● **Goal of the exercise**:
Look below for the line with "Træningsbukser Advanced charged" and the line with "Оставить отзыв"; repeat exactly those two lines and all lines between them, but no pictures.

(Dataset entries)

━━━━━━━━━━

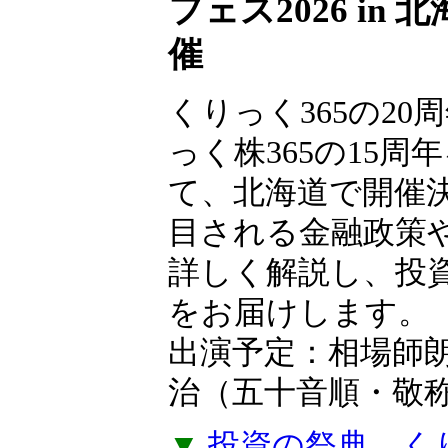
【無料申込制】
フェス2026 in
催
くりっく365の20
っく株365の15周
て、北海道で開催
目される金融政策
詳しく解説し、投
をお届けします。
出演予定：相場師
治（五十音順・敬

━━━━━━━━━━

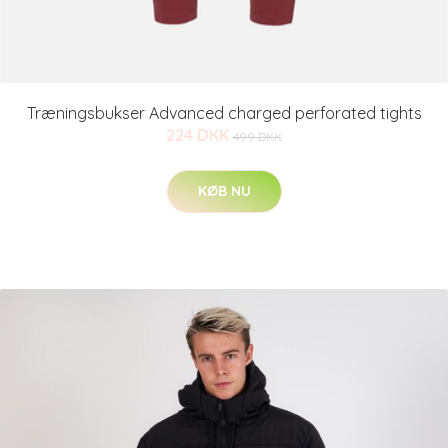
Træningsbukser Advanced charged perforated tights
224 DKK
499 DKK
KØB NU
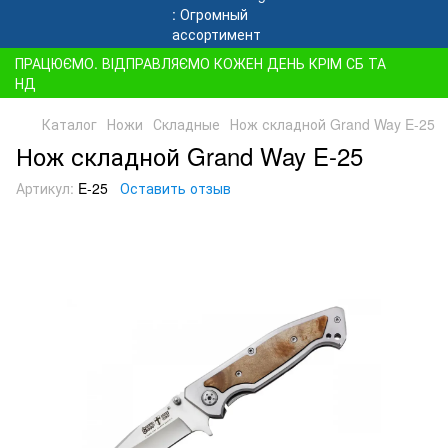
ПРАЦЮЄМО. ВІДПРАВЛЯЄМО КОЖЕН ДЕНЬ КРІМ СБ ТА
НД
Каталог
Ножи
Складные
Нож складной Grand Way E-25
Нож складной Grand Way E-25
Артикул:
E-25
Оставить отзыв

━━━━━━━━━━

● **Reply**:
Træningsbukser Advanced charged perforated tights
224 DKK
499 DKK
KØB NU
ПРАЦЮЄМО. ВІДПРАВЛЯЄМО КОЖЕН ДЕНЬ КРІМ СБ ТА
НД
Каталог
Ножи
Складные
Нож складной Grand Way E-25
Нож складной Grand Way E-25
Артикул:
E-25
Оставить отзыв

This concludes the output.